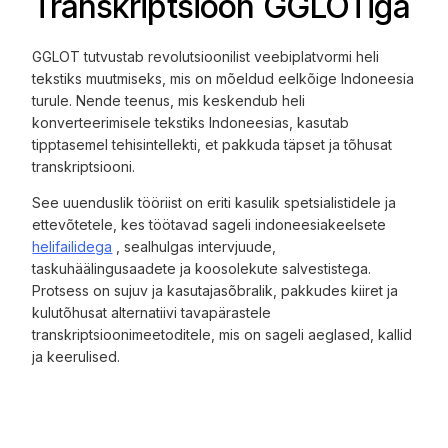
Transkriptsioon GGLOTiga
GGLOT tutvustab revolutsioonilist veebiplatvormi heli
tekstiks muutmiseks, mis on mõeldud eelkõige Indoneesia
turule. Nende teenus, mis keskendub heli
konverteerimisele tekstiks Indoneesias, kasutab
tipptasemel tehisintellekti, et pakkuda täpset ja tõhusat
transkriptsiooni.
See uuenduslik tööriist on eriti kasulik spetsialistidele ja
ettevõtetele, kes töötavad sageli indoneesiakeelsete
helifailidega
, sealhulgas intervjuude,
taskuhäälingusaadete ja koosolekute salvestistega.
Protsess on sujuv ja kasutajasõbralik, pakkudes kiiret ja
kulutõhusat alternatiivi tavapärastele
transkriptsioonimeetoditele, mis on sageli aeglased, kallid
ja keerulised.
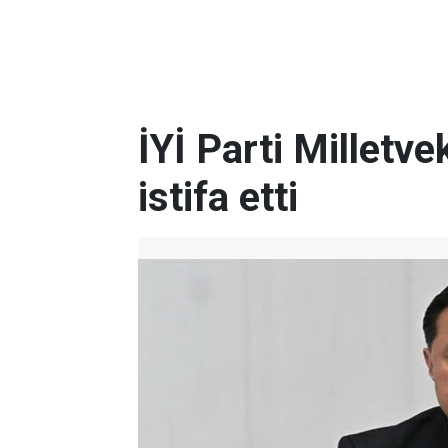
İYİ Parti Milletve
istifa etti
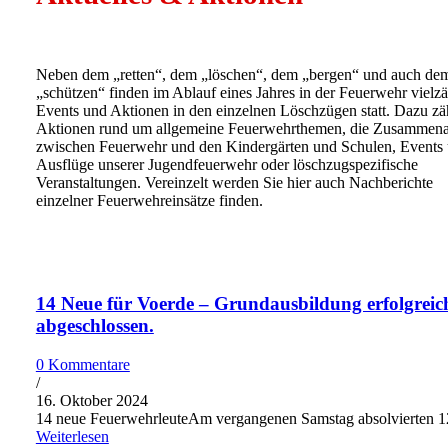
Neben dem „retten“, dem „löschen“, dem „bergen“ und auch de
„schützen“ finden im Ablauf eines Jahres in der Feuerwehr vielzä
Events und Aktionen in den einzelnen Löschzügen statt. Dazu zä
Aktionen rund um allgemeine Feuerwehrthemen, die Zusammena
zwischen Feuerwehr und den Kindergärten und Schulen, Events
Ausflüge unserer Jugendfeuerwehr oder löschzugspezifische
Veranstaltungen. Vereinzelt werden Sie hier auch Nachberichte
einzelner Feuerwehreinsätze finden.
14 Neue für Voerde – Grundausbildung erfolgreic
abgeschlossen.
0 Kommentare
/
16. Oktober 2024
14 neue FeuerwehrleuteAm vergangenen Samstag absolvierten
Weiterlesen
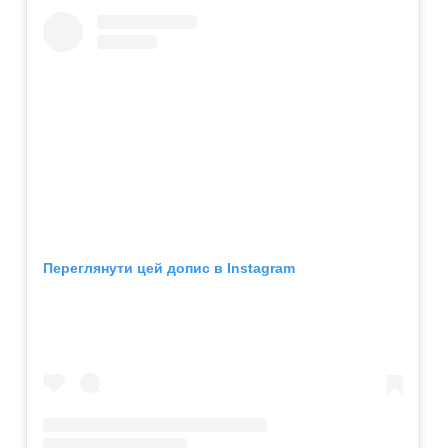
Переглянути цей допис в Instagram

...

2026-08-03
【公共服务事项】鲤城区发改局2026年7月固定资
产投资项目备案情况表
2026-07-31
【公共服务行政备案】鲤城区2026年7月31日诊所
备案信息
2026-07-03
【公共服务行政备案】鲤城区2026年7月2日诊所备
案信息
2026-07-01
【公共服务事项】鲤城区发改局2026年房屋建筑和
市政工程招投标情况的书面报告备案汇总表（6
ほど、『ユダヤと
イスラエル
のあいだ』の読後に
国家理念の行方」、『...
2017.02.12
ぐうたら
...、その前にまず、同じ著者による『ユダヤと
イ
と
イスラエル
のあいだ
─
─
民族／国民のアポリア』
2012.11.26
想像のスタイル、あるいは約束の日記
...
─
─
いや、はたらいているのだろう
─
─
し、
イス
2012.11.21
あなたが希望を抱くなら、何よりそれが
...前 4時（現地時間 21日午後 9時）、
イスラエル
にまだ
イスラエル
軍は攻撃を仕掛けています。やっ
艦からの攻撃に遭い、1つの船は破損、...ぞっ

--

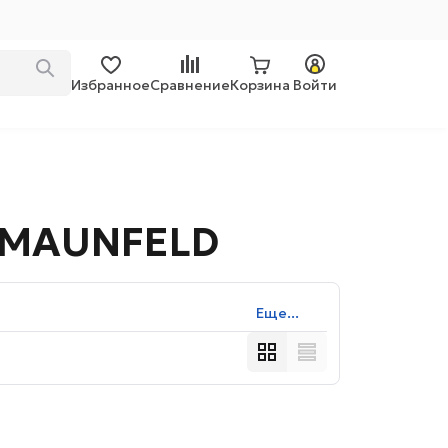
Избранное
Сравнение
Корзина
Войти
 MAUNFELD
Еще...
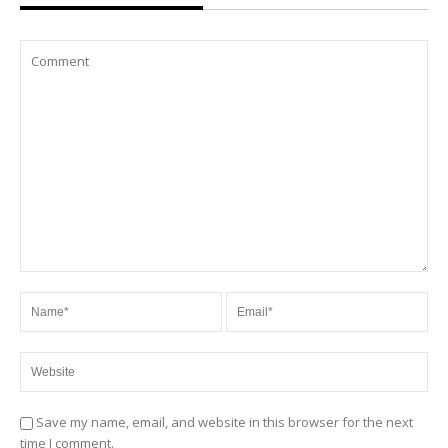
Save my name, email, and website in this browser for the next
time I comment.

◆ **Activity**
Show every line of the listing in which the string "auch" can be found.

◆ **Task result**
Neben dem „retten“, dem „löschen“, dem „bergen“ und auch de
Veranstaltungen. Vereinzelt werden Sie hier auch Nachberichte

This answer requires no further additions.